> **Task prompt**
Find the line that contains "Florbal – Velikonoční turnaj (751, 441)" in the entries below. Restate it and every line after it, word for word, with no pictures.

> **Data shown**

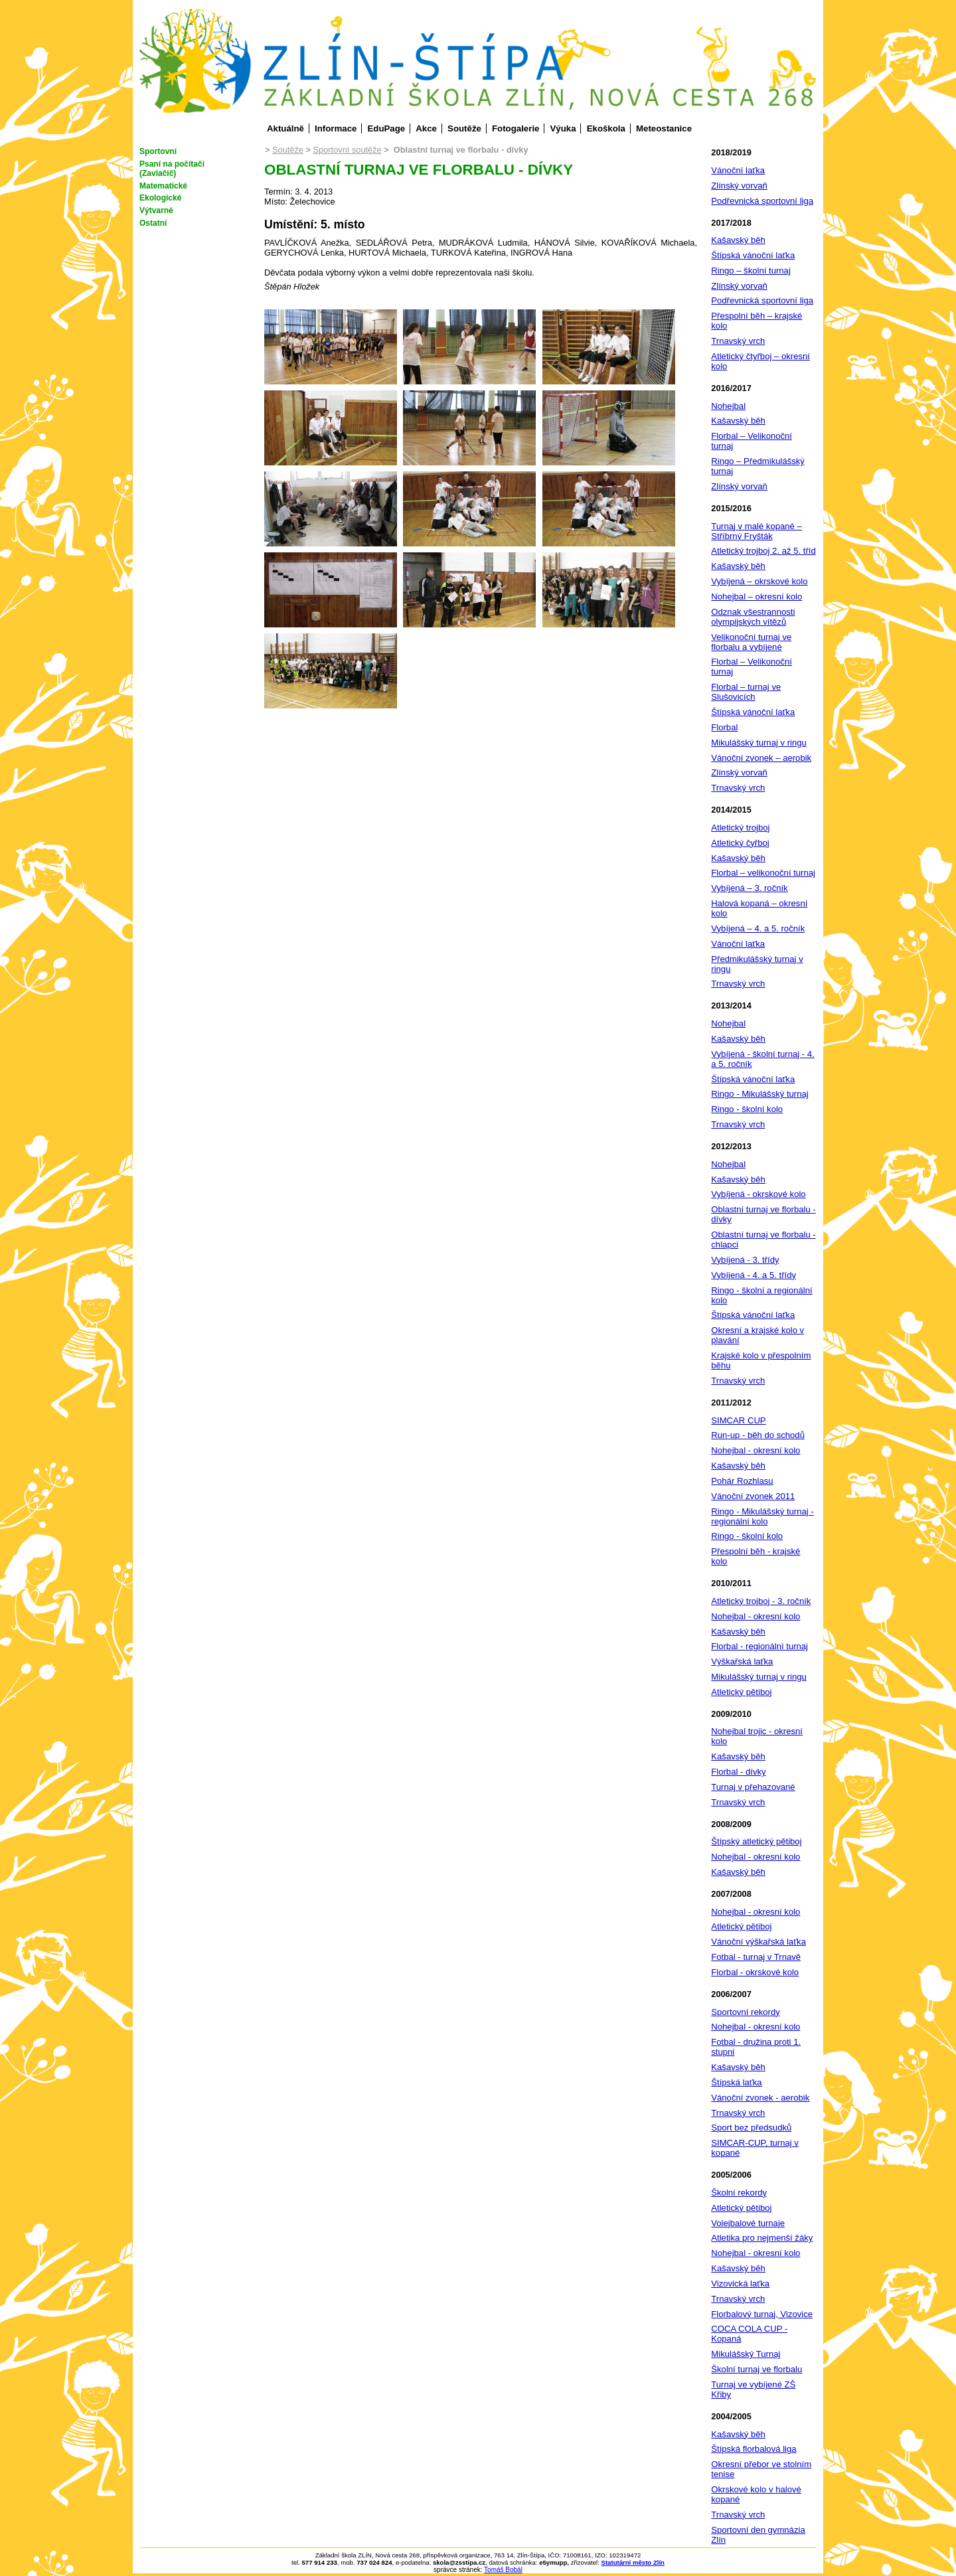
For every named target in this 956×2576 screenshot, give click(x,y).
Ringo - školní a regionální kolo (761, 1295)
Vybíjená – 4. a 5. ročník (758, 928)
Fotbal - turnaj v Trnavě (756, 1957)
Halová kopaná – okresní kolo (759, 908)
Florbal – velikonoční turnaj (763, 873)
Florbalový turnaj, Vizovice (762, 2314)
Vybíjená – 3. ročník (749, 888)
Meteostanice (664, 128)
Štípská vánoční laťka (753, 255)
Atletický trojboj (740, 828)
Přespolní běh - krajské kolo (755, 1556)
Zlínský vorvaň (739, 186)
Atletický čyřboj (740, 843)
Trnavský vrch (738, 341)
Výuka (563, 128)
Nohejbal (728, 406)
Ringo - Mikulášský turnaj (759, 1094)
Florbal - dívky (738, 1772)
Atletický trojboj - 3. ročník (761, 1601)
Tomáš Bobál (503, 2569)
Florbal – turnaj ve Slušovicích (746, 692)
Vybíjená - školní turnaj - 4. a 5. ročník (762, 1059)
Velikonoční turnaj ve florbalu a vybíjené (751, 642)
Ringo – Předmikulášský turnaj (758, 466)
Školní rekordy (739, 2193)
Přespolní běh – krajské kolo (756, 321)
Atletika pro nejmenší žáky (762, 2238)
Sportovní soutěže (347, 150)
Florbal (724, 727)
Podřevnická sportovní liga (762, 201)
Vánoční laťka (738, 170)
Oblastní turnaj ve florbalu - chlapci (763, 1239)
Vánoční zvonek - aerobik (760, 2098)
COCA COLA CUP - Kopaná (749, 2334)
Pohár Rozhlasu (742, 1481)
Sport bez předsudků (751, 2128)
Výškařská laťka (742, 1661)
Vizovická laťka (740, 2284)
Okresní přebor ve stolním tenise (761, 2469)
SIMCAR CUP (738, 1420)
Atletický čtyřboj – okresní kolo (760, 361)
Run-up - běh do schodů (758, 1435)
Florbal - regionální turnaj (759, 1646)
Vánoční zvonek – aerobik (761, 758)
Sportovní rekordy (745, 2012)
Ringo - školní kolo (747, 1109)
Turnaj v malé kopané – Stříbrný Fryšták (756, 531)
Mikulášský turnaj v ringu (759, 743)
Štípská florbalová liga (753, 2449)
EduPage (386, 128)
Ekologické (160, 197)
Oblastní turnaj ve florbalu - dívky (763, 1214)
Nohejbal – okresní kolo (756, 597)
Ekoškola (606, 128)
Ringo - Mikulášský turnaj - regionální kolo (762, 1516)
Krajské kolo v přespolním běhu (761, 1360)
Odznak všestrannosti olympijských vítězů (753, 617)
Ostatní (153, 223)
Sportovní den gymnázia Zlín (758, 2535)
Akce (426, 128)
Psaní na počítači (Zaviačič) (171, 168)
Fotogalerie (516, 128)
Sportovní (158, 151)
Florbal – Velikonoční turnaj (751, 441)
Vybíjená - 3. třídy (745, 1260)
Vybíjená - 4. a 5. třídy (753, 1275)
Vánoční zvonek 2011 (753, 1496)
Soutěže (464, 128)
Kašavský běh (738, 240)
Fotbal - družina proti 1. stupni (756, 2047)
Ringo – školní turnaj (751, 271)
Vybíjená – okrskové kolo (759, 581)
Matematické (163, 186)
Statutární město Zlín (633, 2562)
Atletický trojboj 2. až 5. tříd (763, 551)
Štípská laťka (736, 2082)
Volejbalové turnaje (748, 2223)
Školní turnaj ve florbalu (756, 2369)
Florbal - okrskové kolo (755, 1972)
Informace (336, 128)
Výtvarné (156, 210)
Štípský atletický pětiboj (756, 1841)
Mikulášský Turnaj (745, 2354)
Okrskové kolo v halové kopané (756, 2494)
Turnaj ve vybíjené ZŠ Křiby (753, 2389)
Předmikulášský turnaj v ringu (757, 964)
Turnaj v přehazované (753, 1787)
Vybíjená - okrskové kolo (758, 1194)
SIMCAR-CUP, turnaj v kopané (755, 2148)
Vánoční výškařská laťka (758, 1942)
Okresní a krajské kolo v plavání (757, 1335)
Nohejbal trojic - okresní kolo (757, 1736)
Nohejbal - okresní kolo (755, 1450)
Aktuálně (285, 128)
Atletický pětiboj (741, 1692)
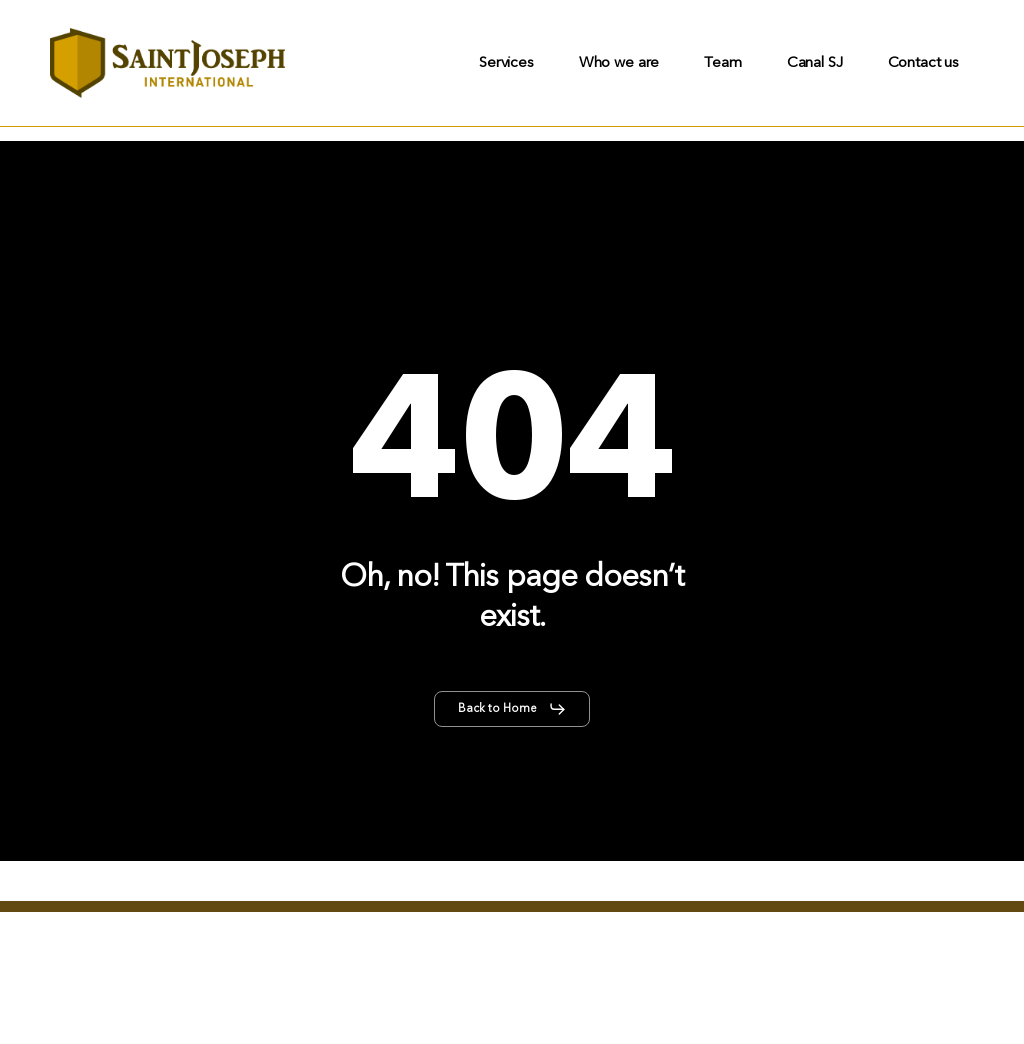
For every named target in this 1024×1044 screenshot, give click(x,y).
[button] (512, 709)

> **Your response**
Florbal – Velikonoční turnaj (751, 441)
Vybíjená - 3. třídy (745, 1260)
Vybíjená - 4. a 5. třídy (753, 1275)
Vánoční zvonek 2011 (753, 1496)
Soutěže (464, 128)
Kašavský běh (738, 240)
Fotbal - družina proti 1. stupni (756, 2047)
Ringo – školní turnaj (751, 271)
Vybíjená – okrskové kolo (759, 581)
Matematické (163, 186)
Statutární město Zlín (633, 2562)
Atletický trojboj 2. až 5. tříd (763, 551)
Štípská laťka (736, 2082)
Volejbalové turnaje (748, 2223)
Školní turnaj ve florbalu (756, 2369)
Florbal - okrskové kolo (755, 1972)
Informace (336, 128)
Výtvarné (156, 210)
Štípský atletický pětiboj (756, 1841)
Mikulášský Turnaj (745, 2354)
Okrskové kolo v halové kopané (756, 2494)
Turnaj ve vybíjené ZŠ Křiby (753, 2389)
Předmikulášský turnaj v ringu (757, 964)
Turnaj v přehazované (753, 1787)
Vybíjená - okrskové kolo (758, 1194)
SIMCAR-CUP, turnaj v kopané (755, 2148)
Vánoční výškařská laťka (758, 1942)
Okresní a krajské kolo v plavání (757, 1335)
Nohejbal trojic - okresní kolo (757, 1736)
Nohejbal - okresní kolo (755, 1450)
Aktuálně (285, 128)
Atletický pětiboj (741, 1692)
For every named target in this 1024×1044 screenshot, give click(x,y).
[button] (512, 709)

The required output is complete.